Hi Johannes,
It just seemed that people do want to have a netdev (if only to see that
their driver loaded and use ethtool to dump the firmware version), and
then you can reassign it to some actual context later?
I can see that this is useful for developers, but really
counterproductive in production. You have a bunch of services (systemd,
NM, ConnMan, dhcpcd, etc, etc, etc) all observing the newly created
devices and trying to 'own' them. Which makes no freaking sense to do
until those devices are really usable. Just because it is a netdev,
doesn't mean it is ethernet or behaves like it.

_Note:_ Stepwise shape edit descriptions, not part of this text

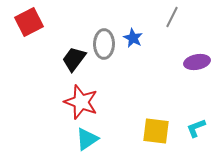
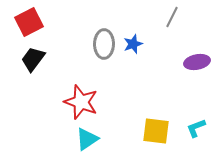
blue star: moved 6 px down; rotated 24 degrees clockwise
black trapezoid: moved 41 px left
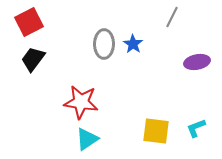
blue star: rotated 18 degrees counterclockwise
red star: rotated 12 degrees counterclockwise
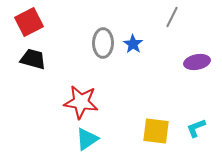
gray ellipse: moved 1 px left, 1 px up
black trapezoid: rotated 68 degrees clockwise
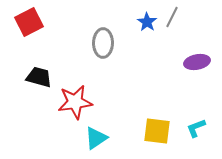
blue star: moved 14 px right, 22 px up
black trapezoid: moved 6 px right, 18 px down
red star: moved 6 px left; rotated 16 degrees counterclockwise
yellow square: moved 1 px right
cyan triangle: moved 9 px right, 1 px up
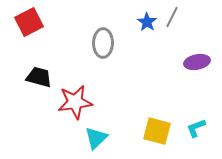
yellow square: rotated 8 degrees clockwise
cyan triangle: rotated 10 degrees counterclockwise
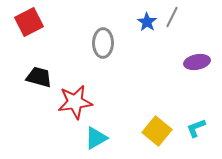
yellow square: rotated 24 degrees clockwise
cyan triangle: rotated 15 degrees clockwise
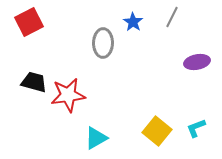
blue star: moved 14 px left
black trapezoid: moved 5 px left, 5 px down
red star: moved 7 px left, 7 px up
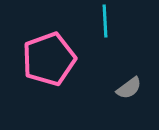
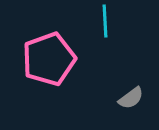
gray semicircle: moved 2 px right, 10 px down
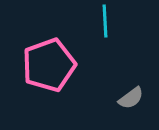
pink pentagon: moved 6 px down
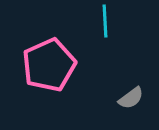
pink pentagon: rotated 4 degrees counterclockwise
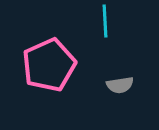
gray semicircle: moved 11 px left, 13 px up; rotated 28 degrees clockwise
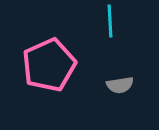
cyan line: moved 5 px right
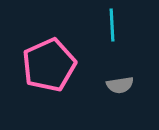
cyan line: moved 2 px right, 4 px down
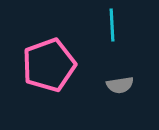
pink pentagon: rotated 4 degrees clockwise
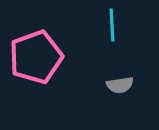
pink pentagon: moved 13 px left, 8 px up
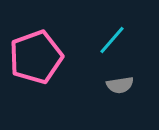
cyan line: moved 15 px down; rotated 44 degrees clockwise
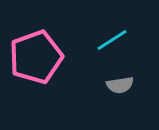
cyan line: rotated 16 degrees clockwise
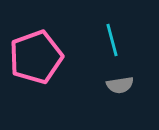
cyan line: rotated 72 degrees counterclockwise
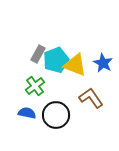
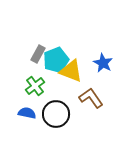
yellow triangle: moved 4 px left, 6 px down
black circle: moved 1 px up
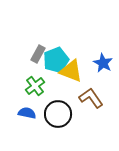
black circle: moved 2 px right
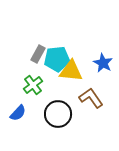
cyan pentagon: moved 1 px right, 1 px up; rotated 15 degrees clockwise
yellow triangle: rotated 15 degrees counterclockwise
green cross: moved 2 px left, 1 px up
blue semicircle: moved 9 px left; rotated 120 degrees clockwise
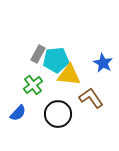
cyan pentagon: moved 1 px left, 1 px down
yellow triangle: moved 2 px left, 4 px down
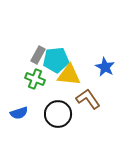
gray rectangle: moved 1 px down
blue star: moved 2 px right, 4 px down
green cross: moved 2 px right, 6 px up; rotated 30 degrees counterclockwise
brown L-shape: moved 3 px left, 1 px down
blue semicircle: moved 1 px right; rotated 30 degrees clockwise
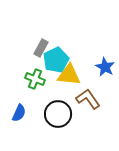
gray rectangle: moved 3 px right, 7 px up
cyan pentagon: rotated 20 degrees counterclockwise
blue semicircle: rotated 48 degrees counterclockwise
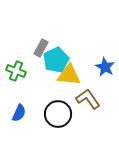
green cross: moved 19 px left, 8 px up
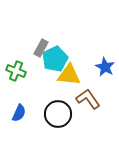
cyan pentagon: moved 1 px left, 1 px up
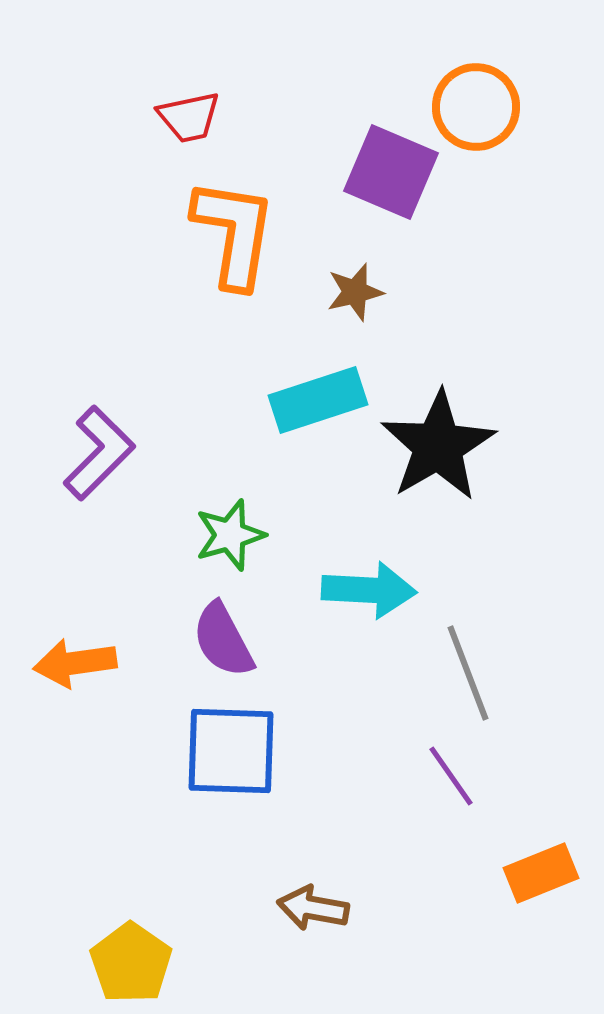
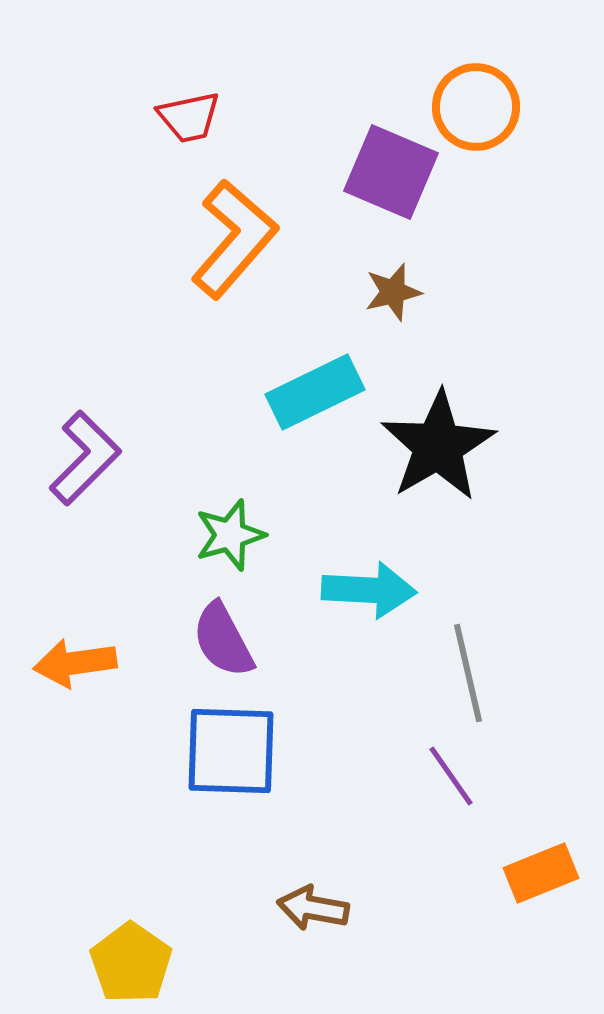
orange L-shape: moved 6 px down; rotated 32 degrees clockwise
brown star: moved 38 px right
cyan rectangle: moved 3 px left, 8 px up; rotated 8 degrees counterclockwise
purple L-shape: moved 14 px left, 5 px down
gray line: rotated 8 degrees clockwise
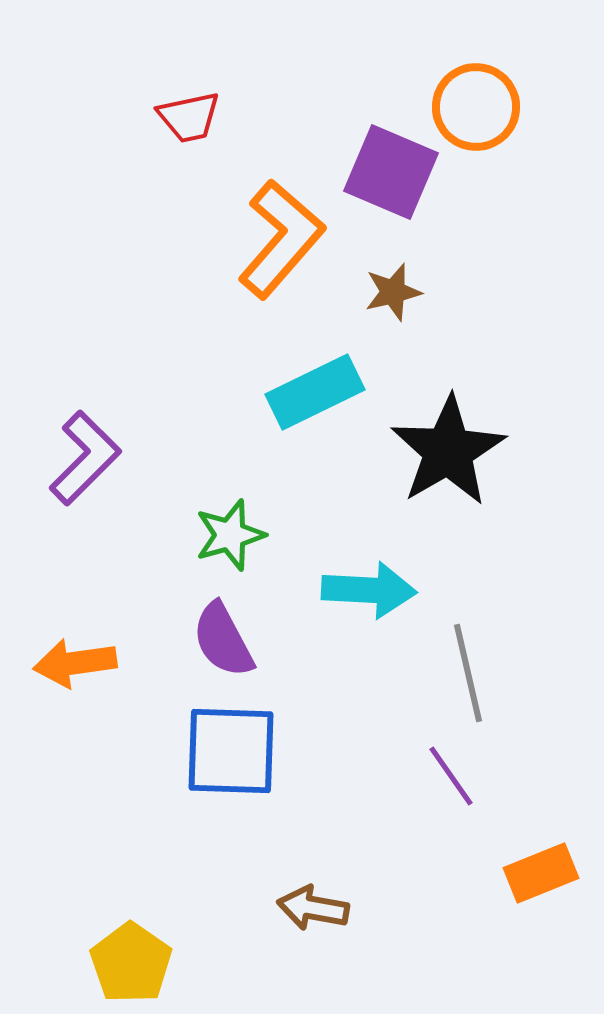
orange L-shape: moved 47 px right
black star: moved 10 px right, 5 px down
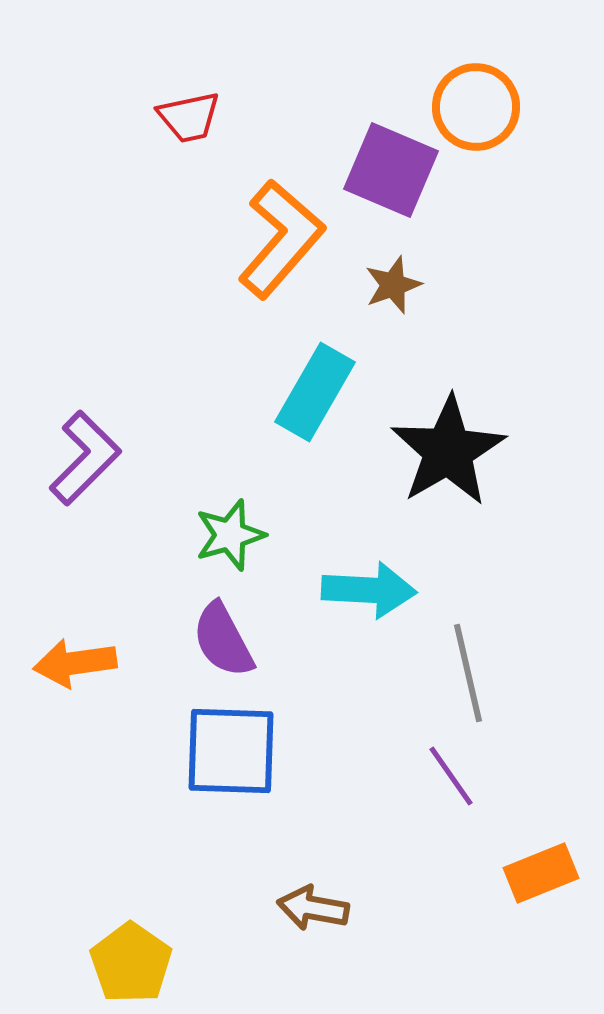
purple square: moved 2 px up
brown star: moved 7 px up; rotated 6 degrees counterclockwise
cyan rectangle: rotated 34 degrees counterclockwise
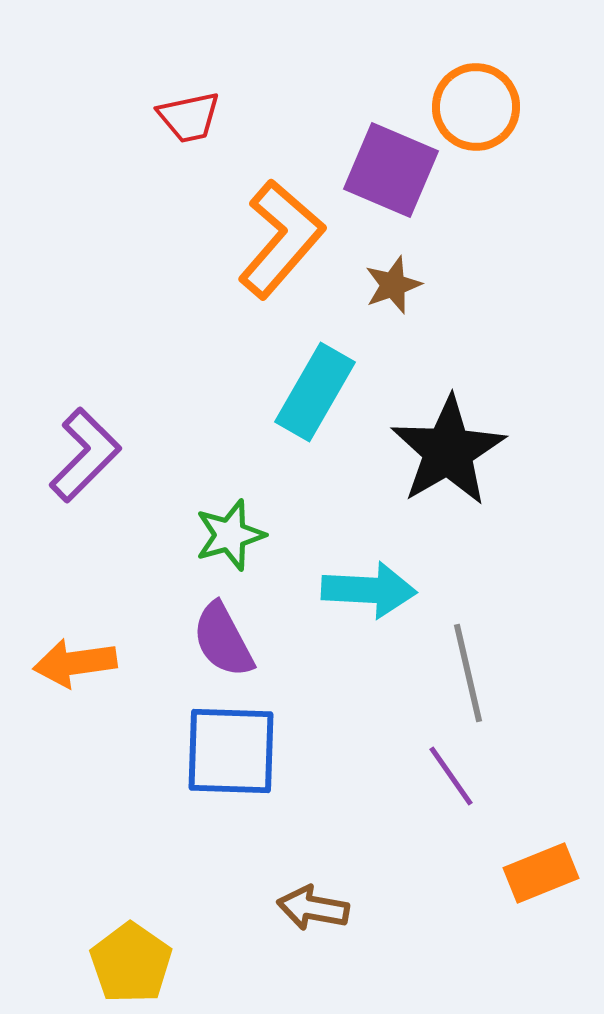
purple L-shape: moved 3 px up
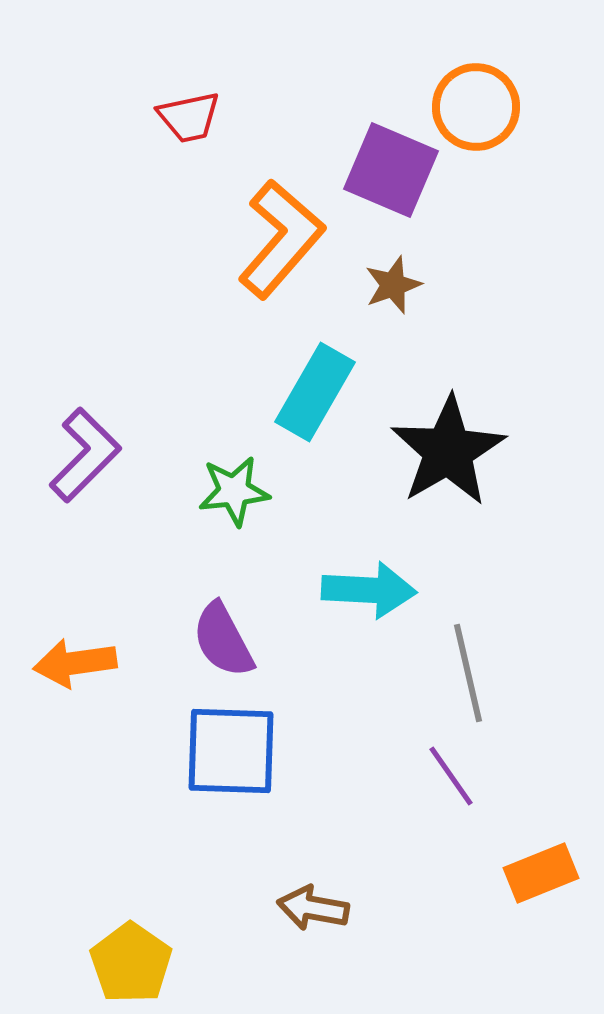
green star: moved 4 px right, 44 px up; rotated 10 degrees clockwise
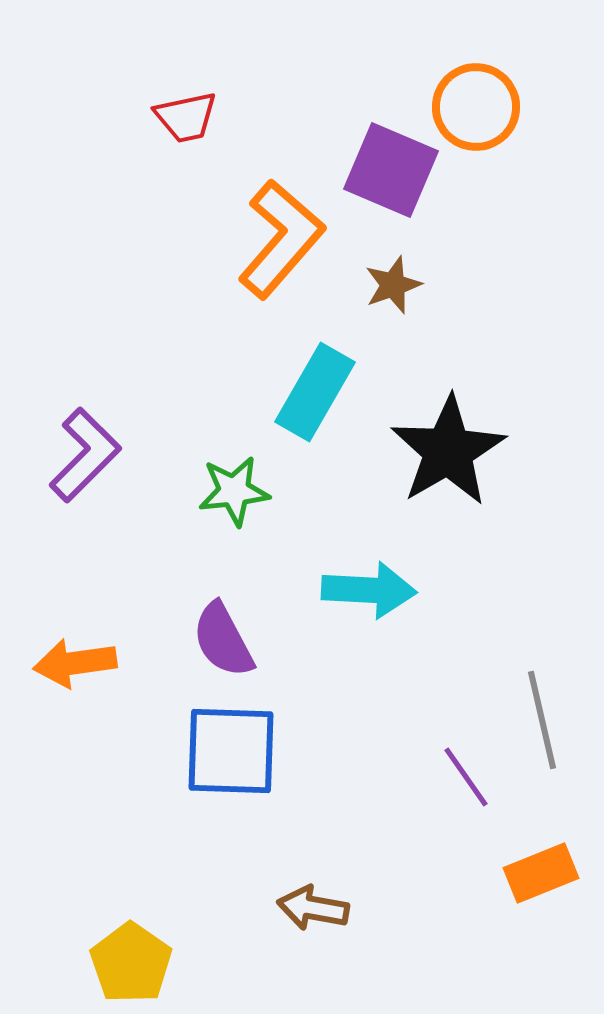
red trapezoid: moved 3 px left
gray line: moved 74 px right, 47 px down
purple line: moved 15 px right, 1 px down
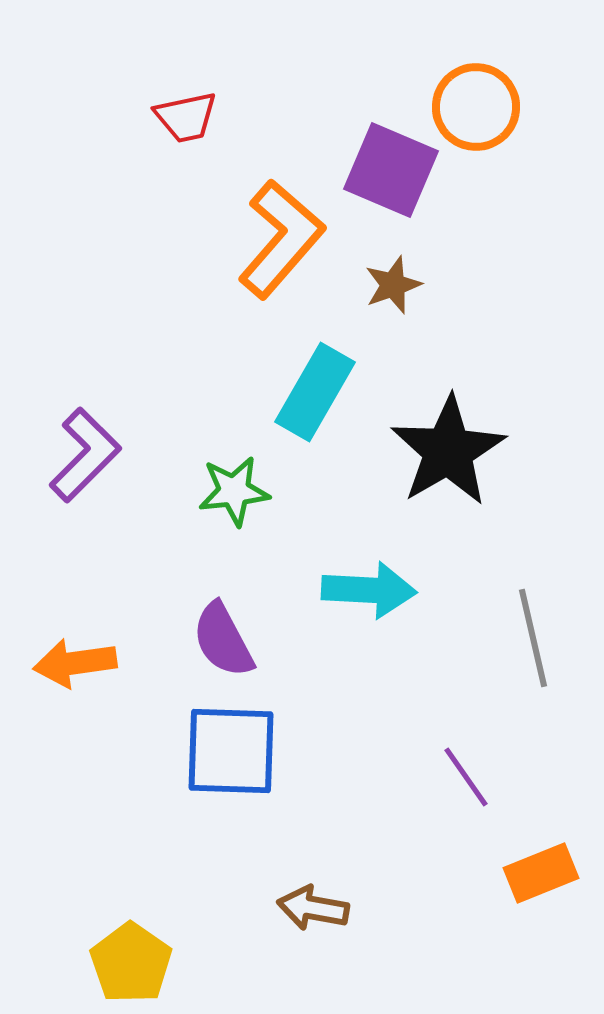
gray line: moved 9 px left, 82 px up
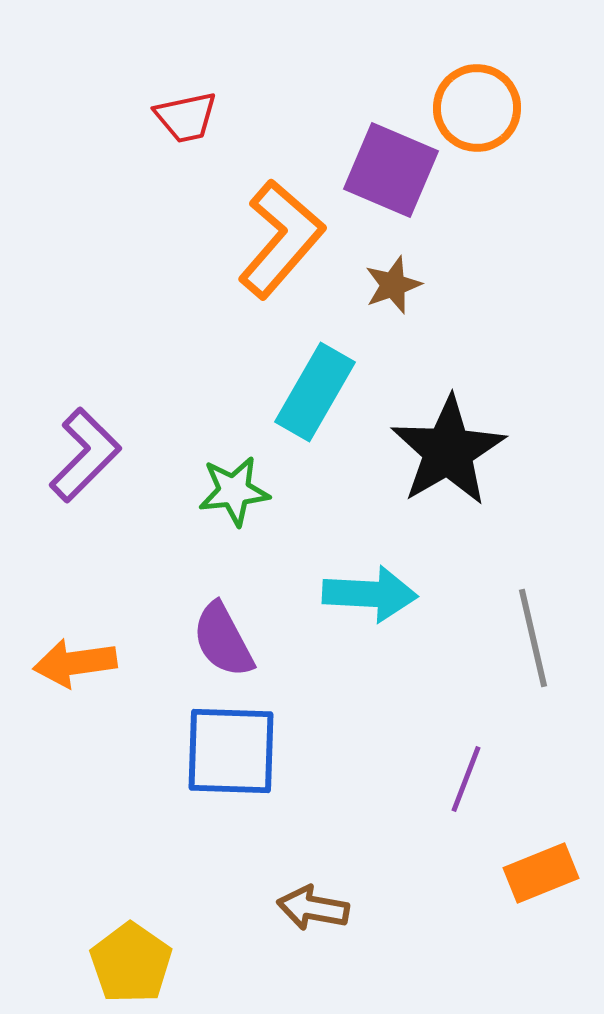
orange circle: moved 1 px right, 1 px down
cyan arrow: moved 1 px right, 4 px down
purple line: moved 2 px down; rotated 56 degrees clockwise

That also leads to expectations from users that want stuff like
udev-consistent-naming to work, even though udev has no idea wtf a given
device is, when it is ready or not ready, etc. And the flip side, there
may be systems that do not use systemd/udevd, so the daemons responsible
for management of such devices cannot sanely assume anything. It is
just pure chaos.
And then there's hotplug/unplug to worry about ;)
So I would like to reiterate Marcel's point: creating unmanaged devices
should not be the default behavior.
It doesn't really matter much. If you have a control channel and higher-
level abstraction (wwan device) then having the netdev is probably more
of a nuisance and mostly irrelevant, just might be useful for legacy
reasons.
Which we should be trying to eradicate, not encourage ;)
Should you really need to account for these specially, or would some
kind of sysfs linkage like SET_NETDEV_DEV() be more appropriate?
Really all you want to do is (a) identify which WWAN device a given
control/data channel is for and (b) perhaps tag different control/data
channels with attributes like primary/secondary/gps/sim/etc often
through USB attributes or hardcoded data on SoCs.
Userspace can also choose to do its own multiplexing, so you can't even
really assume the above is what you 'want'.